== Segment start ==

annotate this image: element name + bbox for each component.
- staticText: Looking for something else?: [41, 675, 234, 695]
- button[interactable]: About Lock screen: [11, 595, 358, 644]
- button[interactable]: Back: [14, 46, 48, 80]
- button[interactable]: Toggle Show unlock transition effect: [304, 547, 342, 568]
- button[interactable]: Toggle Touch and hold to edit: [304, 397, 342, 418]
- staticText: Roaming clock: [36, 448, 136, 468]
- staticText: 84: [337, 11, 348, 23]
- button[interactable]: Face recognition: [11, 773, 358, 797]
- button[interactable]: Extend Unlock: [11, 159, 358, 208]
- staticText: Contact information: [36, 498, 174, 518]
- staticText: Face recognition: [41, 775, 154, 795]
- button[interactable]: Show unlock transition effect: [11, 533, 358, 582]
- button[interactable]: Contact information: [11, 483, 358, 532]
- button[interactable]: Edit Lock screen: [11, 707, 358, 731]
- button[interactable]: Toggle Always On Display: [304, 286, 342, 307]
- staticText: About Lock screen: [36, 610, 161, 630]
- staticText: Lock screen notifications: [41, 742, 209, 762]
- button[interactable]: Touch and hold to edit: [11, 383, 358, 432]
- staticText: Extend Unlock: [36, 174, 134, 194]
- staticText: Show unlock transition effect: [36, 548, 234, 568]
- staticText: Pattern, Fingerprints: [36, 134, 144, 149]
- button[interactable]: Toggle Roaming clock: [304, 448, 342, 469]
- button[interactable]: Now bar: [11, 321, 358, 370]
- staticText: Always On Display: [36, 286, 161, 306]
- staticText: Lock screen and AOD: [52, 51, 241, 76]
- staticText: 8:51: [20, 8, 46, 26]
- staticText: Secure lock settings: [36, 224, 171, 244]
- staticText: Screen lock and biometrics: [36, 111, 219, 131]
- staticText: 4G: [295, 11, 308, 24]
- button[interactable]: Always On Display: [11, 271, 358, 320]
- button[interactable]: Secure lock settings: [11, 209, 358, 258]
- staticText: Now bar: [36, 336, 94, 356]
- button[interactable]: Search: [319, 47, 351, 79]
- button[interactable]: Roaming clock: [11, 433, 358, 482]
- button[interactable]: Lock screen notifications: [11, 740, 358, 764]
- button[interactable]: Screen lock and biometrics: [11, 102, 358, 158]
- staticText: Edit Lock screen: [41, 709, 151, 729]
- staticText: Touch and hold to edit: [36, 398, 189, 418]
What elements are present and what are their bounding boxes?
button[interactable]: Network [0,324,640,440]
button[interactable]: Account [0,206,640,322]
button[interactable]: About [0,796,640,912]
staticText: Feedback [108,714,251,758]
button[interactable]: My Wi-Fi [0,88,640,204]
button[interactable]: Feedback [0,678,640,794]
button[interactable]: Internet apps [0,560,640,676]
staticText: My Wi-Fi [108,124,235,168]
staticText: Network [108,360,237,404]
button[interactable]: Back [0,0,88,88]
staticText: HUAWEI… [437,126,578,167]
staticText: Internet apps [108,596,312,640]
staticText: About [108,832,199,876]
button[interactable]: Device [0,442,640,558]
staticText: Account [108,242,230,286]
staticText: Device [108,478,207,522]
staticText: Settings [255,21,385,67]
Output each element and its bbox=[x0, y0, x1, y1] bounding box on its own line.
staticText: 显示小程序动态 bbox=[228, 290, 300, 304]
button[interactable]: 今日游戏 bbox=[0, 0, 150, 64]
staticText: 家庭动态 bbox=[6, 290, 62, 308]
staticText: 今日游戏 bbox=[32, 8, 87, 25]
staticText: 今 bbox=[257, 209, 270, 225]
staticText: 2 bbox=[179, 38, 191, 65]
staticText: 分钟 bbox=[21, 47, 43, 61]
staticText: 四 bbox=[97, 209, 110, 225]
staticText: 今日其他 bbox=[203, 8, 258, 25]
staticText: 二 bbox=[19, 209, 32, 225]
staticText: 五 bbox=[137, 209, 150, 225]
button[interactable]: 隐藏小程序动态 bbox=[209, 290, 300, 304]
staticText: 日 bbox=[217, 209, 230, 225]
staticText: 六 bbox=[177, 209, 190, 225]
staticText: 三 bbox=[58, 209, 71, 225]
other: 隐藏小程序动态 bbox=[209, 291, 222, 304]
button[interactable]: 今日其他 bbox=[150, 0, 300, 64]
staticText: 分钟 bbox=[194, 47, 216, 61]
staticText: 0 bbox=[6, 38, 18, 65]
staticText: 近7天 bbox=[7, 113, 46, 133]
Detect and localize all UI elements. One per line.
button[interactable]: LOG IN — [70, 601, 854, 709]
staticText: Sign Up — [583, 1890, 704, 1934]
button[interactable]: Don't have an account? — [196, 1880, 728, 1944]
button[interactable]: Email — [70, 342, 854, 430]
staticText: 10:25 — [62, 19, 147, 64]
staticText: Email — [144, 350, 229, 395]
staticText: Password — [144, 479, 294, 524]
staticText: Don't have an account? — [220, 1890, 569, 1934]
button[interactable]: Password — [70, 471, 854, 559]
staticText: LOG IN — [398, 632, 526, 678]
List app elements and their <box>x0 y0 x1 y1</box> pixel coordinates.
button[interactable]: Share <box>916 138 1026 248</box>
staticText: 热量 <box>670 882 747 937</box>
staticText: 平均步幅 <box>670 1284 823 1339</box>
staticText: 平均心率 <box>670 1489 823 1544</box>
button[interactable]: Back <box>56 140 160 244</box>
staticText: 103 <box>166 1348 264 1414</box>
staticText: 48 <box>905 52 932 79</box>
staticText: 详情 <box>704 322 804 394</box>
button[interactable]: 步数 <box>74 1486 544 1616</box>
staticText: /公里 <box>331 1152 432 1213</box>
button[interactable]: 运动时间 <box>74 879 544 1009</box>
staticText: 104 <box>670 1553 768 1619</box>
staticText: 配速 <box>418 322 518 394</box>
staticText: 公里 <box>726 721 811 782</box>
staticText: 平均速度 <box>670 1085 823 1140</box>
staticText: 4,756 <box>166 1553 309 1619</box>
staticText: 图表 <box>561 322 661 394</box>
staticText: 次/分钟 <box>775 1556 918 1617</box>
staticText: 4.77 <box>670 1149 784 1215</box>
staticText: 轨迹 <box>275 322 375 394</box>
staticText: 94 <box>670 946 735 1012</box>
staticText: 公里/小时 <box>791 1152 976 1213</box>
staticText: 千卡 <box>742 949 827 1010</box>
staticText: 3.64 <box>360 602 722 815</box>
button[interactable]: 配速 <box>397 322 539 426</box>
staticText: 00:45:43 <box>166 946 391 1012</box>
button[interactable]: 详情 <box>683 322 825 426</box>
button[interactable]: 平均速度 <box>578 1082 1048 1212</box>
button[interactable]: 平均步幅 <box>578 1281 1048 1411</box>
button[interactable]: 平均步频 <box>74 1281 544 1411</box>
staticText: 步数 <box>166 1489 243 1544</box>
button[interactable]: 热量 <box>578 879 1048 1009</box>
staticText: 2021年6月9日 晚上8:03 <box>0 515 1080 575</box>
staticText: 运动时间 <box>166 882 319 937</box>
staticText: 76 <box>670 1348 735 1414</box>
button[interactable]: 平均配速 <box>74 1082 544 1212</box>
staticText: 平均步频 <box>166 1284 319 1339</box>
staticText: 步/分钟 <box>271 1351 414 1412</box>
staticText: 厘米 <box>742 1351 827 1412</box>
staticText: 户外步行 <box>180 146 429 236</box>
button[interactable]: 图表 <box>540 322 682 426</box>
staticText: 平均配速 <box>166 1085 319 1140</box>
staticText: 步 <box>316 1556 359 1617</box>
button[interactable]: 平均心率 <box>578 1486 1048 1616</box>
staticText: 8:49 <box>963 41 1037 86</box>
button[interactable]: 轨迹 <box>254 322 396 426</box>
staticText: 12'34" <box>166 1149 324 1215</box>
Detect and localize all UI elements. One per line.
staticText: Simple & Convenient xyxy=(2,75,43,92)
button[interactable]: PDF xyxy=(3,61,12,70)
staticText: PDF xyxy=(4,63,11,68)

== Segment end ==

→ EXERCISE BRIEF: Search the entries for the word "平均心率", then gather every line that has it.

→ EXERCISE OUTPUT:
staticText: 平均心率 <box>670 1489 823 1544</box>
button[interactable]: 平均心率 <box>578 1486 1048 1616</box>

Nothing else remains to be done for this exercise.